Birikmiş her su –Arapçada- deniz diye adlandırılabilir. Tatlı ve susuzluğu gideren deniz, nehirdir. Tuzlu ve acı veya çok tuzlu deniz ise okyanus, yahut tuzlu denizdir. Dökülme bölgesindeki su ikisinden de farklıdır. Çünkü tuzluluk ve tatlılık arası bir karışımdır. Ne tatlı, susuzluğu gideren, ne de tuzlu ve acı nitelemesi onun için geçerli değildir. İşte bu niteliklerle üç su kütlesinin nehir suyu, deniz suyu ve aralarında bulunan dökülme bölgesindeki suyun sınırları belirlenmiştir. Aradaki su, ayet-i kerîmede, denizin tuzluluk özelliğinin nehri etkilemesine yahut nehrin tatlılığının denizi etkilemesine mani bir engel yahut perde olarak nitelendirilmiştir. Dökülme çevresi, içerisindeki canlılara özel, dışında –nehirde veya denizde-  yaşayanlara ise yasak olma hususiyetine sahiptir.  Bu ise üç çevrenin doğal özellikler ve barındırdıkları canlılar itibariyle birbirlerinden farklı oldukları anlamına gelir.

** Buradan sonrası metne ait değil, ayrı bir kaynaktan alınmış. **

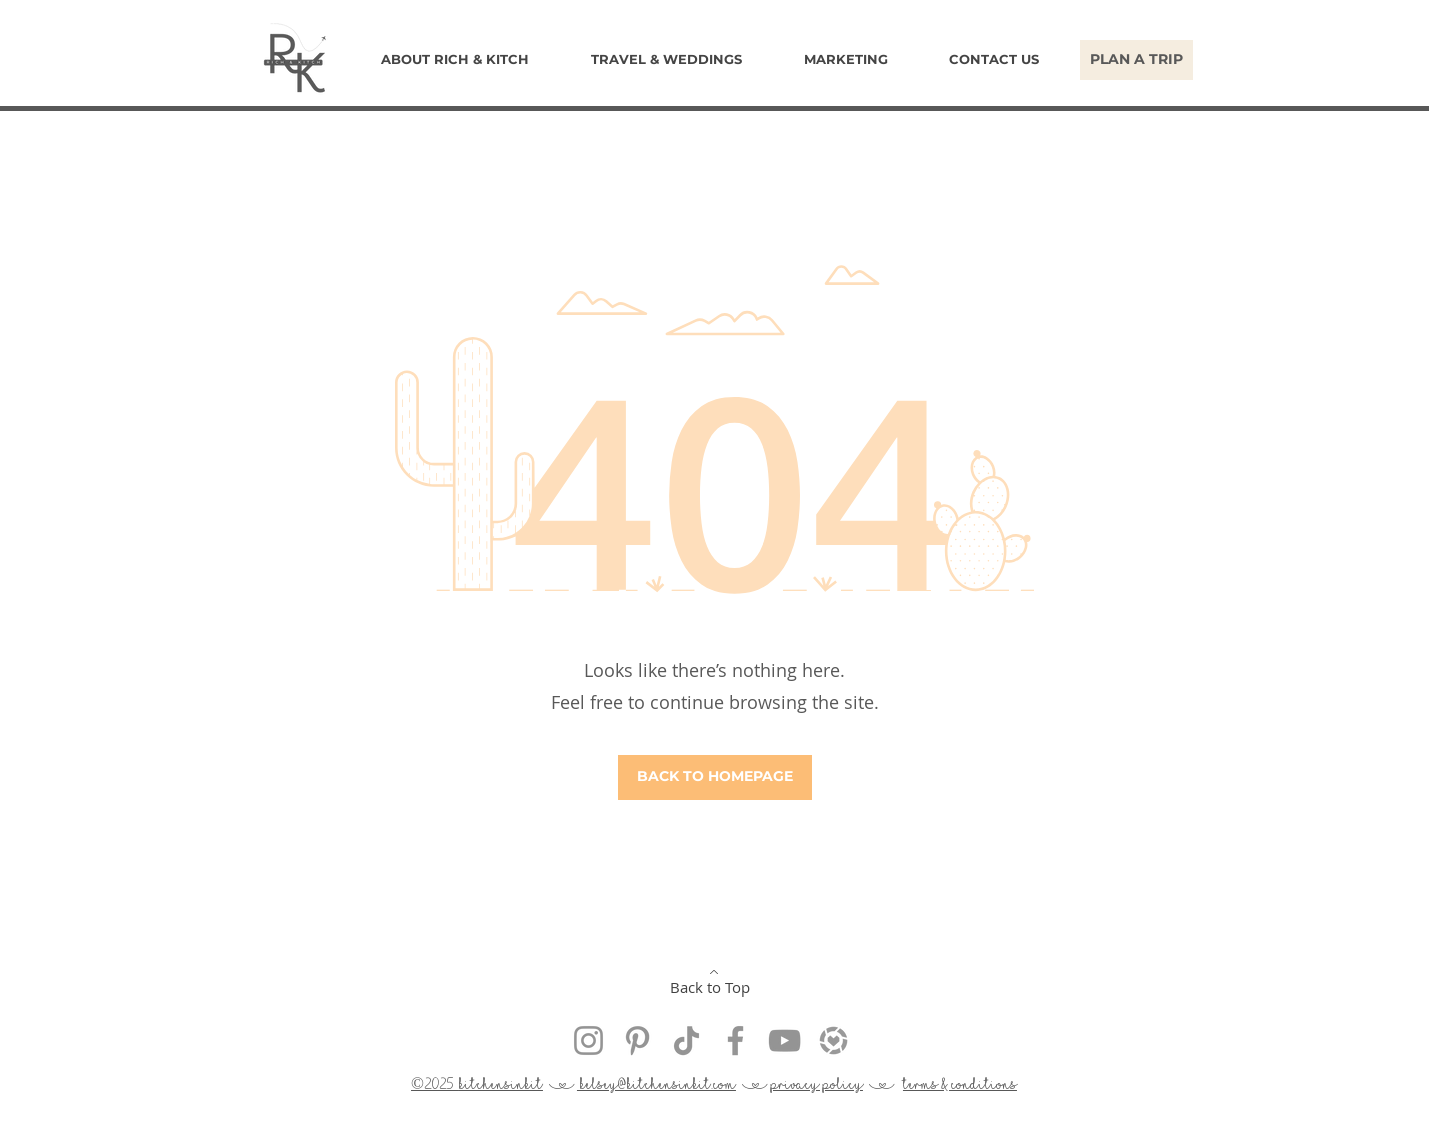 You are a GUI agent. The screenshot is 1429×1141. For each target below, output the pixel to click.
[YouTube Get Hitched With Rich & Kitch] (784, 1040)
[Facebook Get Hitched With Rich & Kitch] (735, 1040)
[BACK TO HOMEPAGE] (715, 777)
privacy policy (816, 1084)
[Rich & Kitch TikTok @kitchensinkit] (686, 1040)
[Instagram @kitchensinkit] (588, 1040)
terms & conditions (960, 1084)
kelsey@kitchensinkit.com (656, 1084)
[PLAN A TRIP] (1136, 60)
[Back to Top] (712, 982)
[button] (666, 59)
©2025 (435, 1084)
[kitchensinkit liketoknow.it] (833, 1040)
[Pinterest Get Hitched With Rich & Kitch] (637, 1040)
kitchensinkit (501, 1084)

Deniz bilimlerindeki tarihi gelişim 1400 yıl öncesinde denizlerle ilgili kesin bilgilerin var olmadığına tanıklık etmektedir. Buna rağmen Kur’ân-ı Kerîm nehirlerin dökülme bölgelerini dakik bir şekilde nitelemiş, doğal ve biyolojik özellikleri itibariyle nehir ve deniz çevresinden farklı bir çevre olduklarını belirtmiştir. Suların iç içe girmeleri ve sürekli deniz yönünde hareket etmelerine rağmen bu özelliklerinin değişmediğini ortaya çıkarmıştır. Her şeyi bilgisiyle çevreleyen Allah (c.c) katından olmasaydı teknoloji ve bilimsel araçlar olmaksızın Kur’ân’da bu bilgilerin varlığı nasıl mümkün olabilirdi?